En un cuadro mil cuadros: ésa fue la lección que Chuck Close quiso aprender de la pintura All over de Jackson Pollock -tan chorreante- y, antes, de la pintura de George Seurat -tan puntillista-. Magnífica y, sobre todo, fecunda lección, como lo prueba suficientemente en el Reina Sofía la veintena larga de grandes retratos pintados por este señor de Monroe, en el remotísimo Estado de Washington, en el noroeste de los Estados Unidos de América, que en los años sesenta del siglo pasado se fue al Manhattan, donde se habían juntado -según dice Robert Storr en su ensayo del catálogo- "la mayor cantidad de talentos jóvenes artistas" de los que se tenga noticia. Una exageración muy americana probablemente, por no decir muy bushista, que ofende -y no vamos a ofender a Storr, el director de la bienal de Venecia del año en curso-.

Pero haya sido lo que haya sido la tan celebrada concentración de talentos, el hecho es que fue muy importante en el contundente despliegue inicial de la carrera artística de Close, porque él fotografiaba y luego pintaba a unos jóvenes -sus amigos, colegas y vecinos- cuya fama de artistas fue creciendo a la par que crecía la suya.

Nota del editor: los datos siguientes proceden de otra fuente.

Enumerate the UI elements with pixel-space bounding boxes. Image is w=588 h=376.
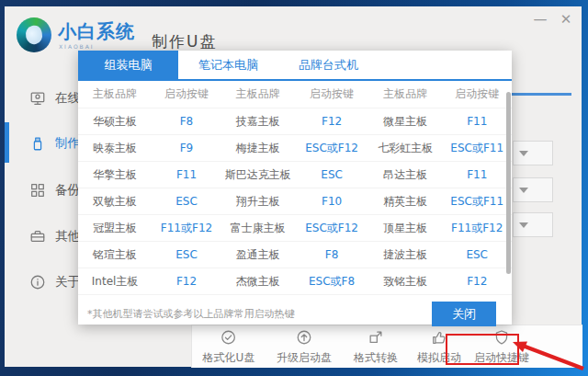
toolbar-button-label: 格式转换 [354, 351, 398, 364]
toolbar-button-label: 格式化U盘 [203, 351, 255, 364]
background-dropdown[interactable] [513, 141, 553, 165]
brand-name: 小白系统 [58, 19, 135, 44]
boot-key-cell: F12 [152, 275, 221, 288]
boot-key-cell: ESC或F8 [295, 274, 368, 290]
boot-key-cell: ESC [152, 248, 221, 261]
table-row: 映泰主板F9梅捷主板ESC或F12七彩虹主板ESC或F11 [78, 134, 512, 161]
brand-cell: 斯巴达克主板 [221, 167, 295, 183]
boot-key-cell: ESC或F11 [442, 141, 512, 156]
tab-0[interactable]: 组装电脑 [78, 51, 178, 79]
boot-key-cell: F12 [295, 115, 368, 128]
table-row: 铭瑄主板ESC盈通主板F8捷波主板ESC [78, 241, 512, 268]
brand-cell: 双敏主板 [78, 194, 152, 210]
column-header: 启动按键 [295, 86, 368, 102]
sidebar-item-label: 关于 [55, 274, 80, 291]
scrollbar-thumb[interactable] [506, 92, 511, 274]
sidebar-item-label: 备份 [55, 182, 80, 199]
column-header: 主板品牌 [368, 86, 442, 102]
table-row: 双敏主板ESC翔升主板F10精英主板ESC或F11 [78, 188, 512, 214]
sidebar-item-4[interactable]: 关于 [29, 268, 80, 296]
table-row: Intel主板F12杰微主板ESC或F8致铭主板F12 [78, 268, 512, 294]
chevron-down-icon [519, 151, 528, 156]
boot-key-cell: F11或F12 [152, 221, 221, 236]
minimize-button[interactable]: — [530, 11, 550, 28]
toolbar-button-label: 升级启动盘 [277, 351, 332, 364]
brand-cell: 盈通主板 [221, 247, 295, 263]
brand-cell: 技嘉主板 [221, 114, 295, 130]
brand-cell: Intel主板 [78, 274, 152, 290]
dialog-tabs: 组装电脑笔记本电脑品牌台式机 [78, 51, 512, 81]
brand-cell: 铭瑄主板 [78, 247, 152, 263]
toolbar-button-1[interactable]: 升级启动盘 [277, 329, 332, 366]
boot-key-cell: ESC或F12 [295, 221, 368, 236]
brand-cell: 映泰主板 [78, 141, 152, 156]
boot-key-cell: ESC [442, 248, 512, 261]
boot-key-cell: ESC或F11 [442, 194, 512, 210]
dialog-close-button[interactable]: 关闭 [432, 302, 496, 326]
sidebar-item-label: 其他 [55, 228, 80, 245]
brand-cell: 翔升主板 [221, 194, 295, 210]
boot-key-cell: ESC [295, 168, 368, 181]
usb-icon [29, 135, 46, 152]
footer-note: *其他机型请尝试或参考以上品牌常用启动热键 [87, 307, 295, 321]
table-row: 华擎主板F11斯巴达克主板ESC昂达主板F11 [78, 161, 512, 188]
close-window-button[interactable]: ✕ [556, 11, 576, 28]
sidebar-item-2[interactable]: 备份 [29, 177, 80, 204]
page-title: 制作U盘 [152, 31, 217, 52]
sidebar-item-3[interactable]: 其他 [29, 222, 80, 250]
chevron-down-icon [519, 222, 528, 228]
boot-hotkey-dialog: 组装电脑笔记本电脑品牌台式机 主板品牌启动按键主板品牌启动按键主板品牌启动按键 … [78, 51, 512, 325]
column-header: 主板品牌 [221, 86, 295, 102]
sidebar-item-0[interactable]: 在线 [29, 85, 80, 112]
dialog-footer: *其他机型请尝试或参考以上品牌常用启动热键 关闭 [78, 294, 512, 332]
sidebar-item-1[interactable]: 制作 [29, 130, 80, 157]
brand-cell: 昂达主板 [368, 167, 442, 183]
chevron-down-icon [519, 188, 528, 193]
brand-cell: 顶星主板 [368, 221, 442, 236]
table-row: 冠盟主板F11或F12富士康主板ESC或F12顶星主板F11或F12 [78, 214, 512, 241]
boot-key-cell: F11 [152, 168, 221, 181]
brand-cell: 致铭主板 [368, 274, 442, 290]
table-row: 华硕主板F8技嘉主板F12微星主板F11 [78, 108, 512, 134]
brand-cell: 华擎主板 [78, 167, 152, 183]
annotation-arrow-icon [510, 336, 588, 374]
brand-cell: 七彩虹主板 [368, 141, 442, 156]
brand-subtitle: XIAOBAI [59, 43, 95, 50]
boot-key-cell: F9 [152, 142, 221, 154]
boot-key-cell: F11 [442, 115, 512, 128]
boot-key-cell: ESC或F12 [295, 141, 368, 156]
boot-key-cell: F8 [152, 115, 221, 128]
grid-icon [29, 182, 46, 199]
sidebar-active-indicator [5, 122, 9, 163]
annotation-highlight-box [446, 334, 519, 365]
column-header: 主板品牌 [78, 86, 152, 102]
brand-cell: 微星主板 [368, 114, 442, 130]
monitor-icon [29, 90, 46, 107]
column-header: 启动按键 [152, 86, 221, 102]
table-header-row: 主板品牌启动按键主板品牌启动按键主板品牌启动按键 [78, 81, 512, 108]
app-window: 小白系统 XIAOBAI 制作U盘 — ✕ 在线制作备份其他关于 格式化U盘升级… [5, 6, 582, 367]
toolbox-icon [29, 228, 46, 245]
brand-cell: 冠盟主板 [78, 221, 152, 236]
brand-cell: 梅捷主板 [221, 141, 295, 156]
boot-key-cell: F8 [295, 248, 368, 261]
toolbar-button-0[interactable]: 格式化U盘 [203, 329, 255, 366]
brand-cell: 捷波主板 [368, 247, 442, 263]
tab-2[interactable]: 品牌台式机 [278, 51, 379, 79]
toolbar-button-2[interactable]: 格式转换 [354, 329, 398, 366]
boot-key-cell: F11 [442, 168, 512, 181]
app-logo-icon [17, 17, 51, 52]
background-tab-underline [510, 93, 571, 96]
desktop-background: 小白系统 XIAOBAI 制作U盘 — ✕ 在线制作备份其他关于 格式化U盘升级… [0, 0, 588, 376]
boot-key-table-body: 华硕主板F8技嘉主板F12微星主板F11映泰主板F9梅捷主板ESC或F12七彩虹… [78, 108, 512, 294]
brand-cell: 杰微主板 [221, 274, 295, 290]
boot-key-cell: F12 [442, 275, 512, 288]
background-dropdown[interactable] [513, 212, 553, 237]
brand-cell: 华硕主板 [78, 114, 152, 130]
boot-key-cell: ESC [152, 195, 221, 208]
brand-cell: 精英主板 [368, 194, 442, 210]
boot-key-cell: F11或F12 [442, 221, 512, 236]
column-header: 启动按键 [442, 86, 512, 102]
tab-1[interactable]: 笔记本电脑 [178, 51, 278, 79]
background-dropdown[interactable] [513, 177, 553, 202]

El dato resulta, sin embargo, anecdótico, si se le juzga desde el punto de vista del arte de Close, que -con o sin la plataforma inicial de despegue del Soho, con amigos ilustres o sin ellos- resulta de una calidad insólita.

Es el arte de un pintor de mil cuadros en un cuadro, capaz de transformar la experiencia instantánea de ver una instantánea fotográfica en un lento ejercicio de contemplación reflexivo, moroso, interminable. En una singular experiencia de redención de la "caída en el tiempo", que diría Cioran. O en la invitación a afrentarse con buen ánimo en los meandros de la dureé bergsoniana.

Los medios de que Close se ha valido para lograr estos efectos son, como ya dije, resultado de la forma como él leyó y supo interpretar y apropiarse de los métodos de composición del cuadro por atomización de su unidad clásica inventados por Pollock y por Seurat. Pero también por la forma como él ha sabido remitir la una a la otra, tan distintas entre sí, aprovechando el retrato fotográfico como encuadre y como recurso de prueba y control. Sobresaliente.